Tolstoy şunları söylemiş Çehov için: “O emsalsiz bir yazar, evet emsalsiz, hayatın yazarı, benzerine hiçbir yerde rastlamadığım yeni yazılış biçimleri yaratmıştır…”

Dolaşırken Çehov’un hayatına ilişkin ayrıntıları da gözden geçiriyorum yeniden. Yazar 1860 yılında Rusya’nın Taganrog şehrinde doğmuş. 1904 yılında Almanya’da verem hastalığı nedeniyle hayatını  kaybetmiş. Babası serf olarak doğmuş ve sonradan özgürlüğüne kavuşmuş biri. Sürekli maddi sorunlar yaşamış. Çehov Taganrog’da eğitimini tamamlamasının ardından 1879’da daha önce Moskova’ya taşınan ailesinin yanına gelmiş. Tıp öğrencisi iken kısa, komik piyesler yazarak ailesini desteklemiş. 1888 yılında Bozkır adlı öyküsü ile Puşkin ödülünü kazanmış.

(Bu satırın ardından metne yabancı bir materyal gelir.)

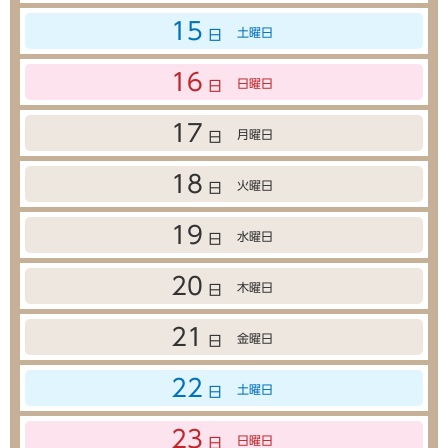
15
土曜日
日
16
日曜日
日
17
月曜日
日
18
火曜日
日
19
水曜日
日
20
木曜日
日
21
金曜日
日
22
土曜日
日
23
日曜日
日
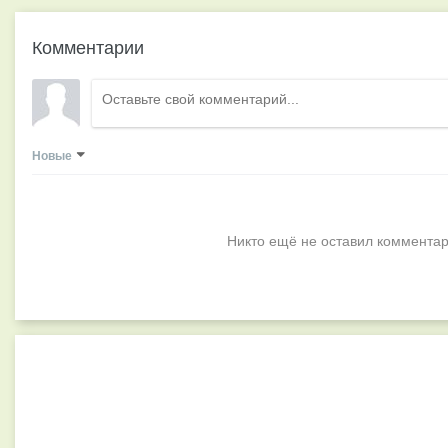
Комментарии
Новые
Никто ещё не оставил комментар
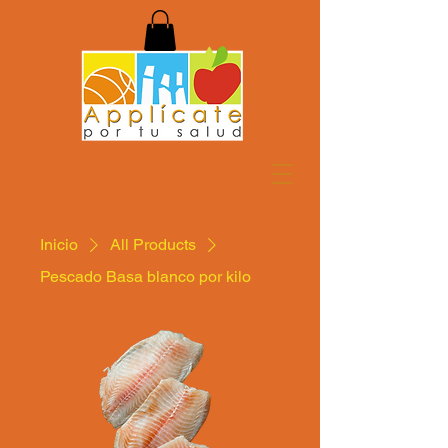
Inicio
All Products
Pescado Basa blanco por kilo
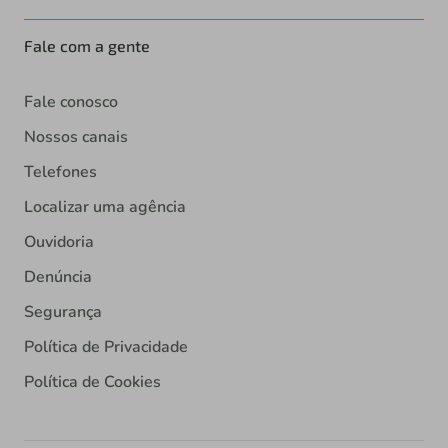
Fale com a gente
Fale conosco
Nossos canais
Telefones
Localizar uma agência
Ouvidoria
Denúncia
Segurança
Política de Privacidade
Política de Cookies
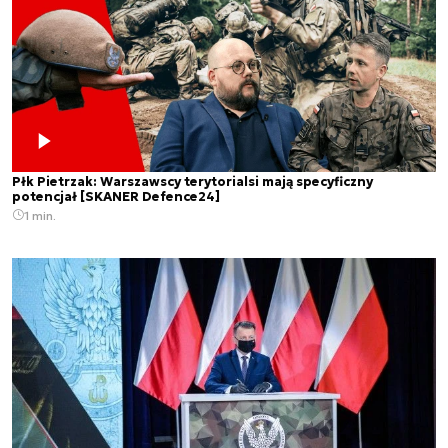
Płk Pietrzak: Warszawscy terytorialsi mają specyficzny
potencjał [SKANER Defence24]
1 min.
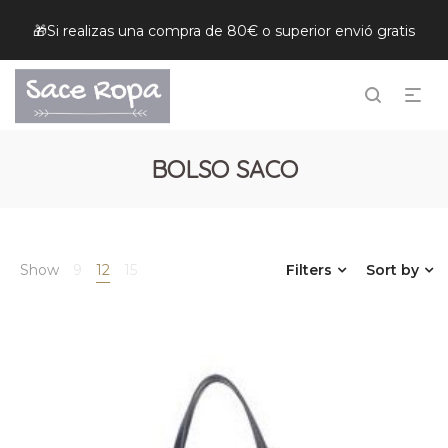
🎁Si realizas una compra de 80€ o superior envió gratis
BOLSO SACO
Show
9
12
15
Filters
Sort by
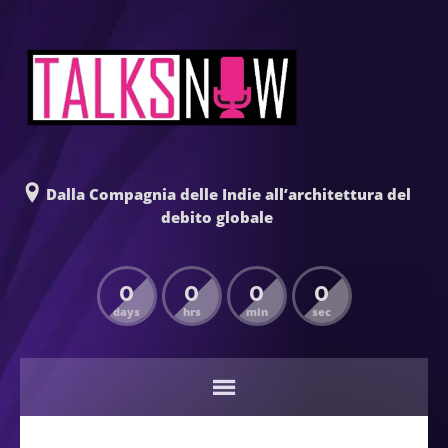
Dalla Compagnia delle Indie all’architettura del
debito globale
0
0
0
0
days
hrs
min
sec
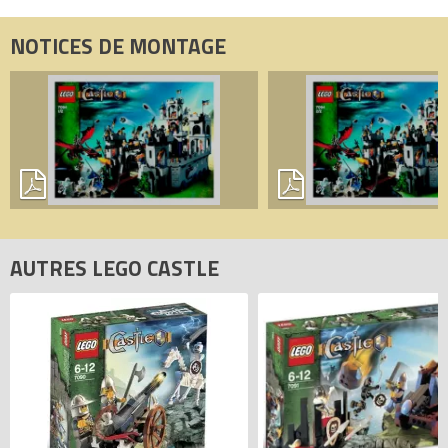
NOTICES DE MONTAGE
AUTRES LEGO CASTLE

Rus klasik yazarlarında genel olarak anladığım şey, yazı masaları hiç boş kalmamış, asla tembellik etmemişler. Toplumdan, sorunlarından ve gerçeklerinden kopmamışlar hiç. Çehov’un belirgin bir politik kişiliği yokmuş ama toplumu aydınların, çalışkan, üreten aydınların kurtaracağını söylemiş. Toplumun gelişmesinin bilinçli, eğitimli insanların artmasına bağlı olduğunu düşünmüş. Kültürlü, sağlıklı insan sayısının artması için, kütüphaneler, okullar, çalışma salonları, tiyatrolar, hastaneler açılması gerektiğini, bunun için mücadele verilmesi gerektiğini düşünmüş.

Ve son olarak şunu söylüyor yazar: “Benim yazdıklarım unutulacak belki, ama yeni bir yol açtım, o kalacak.”


Yeni bir yol açtığı açık yazarın. Ama yazdıkları da unutulmadı ve unutulmayacak.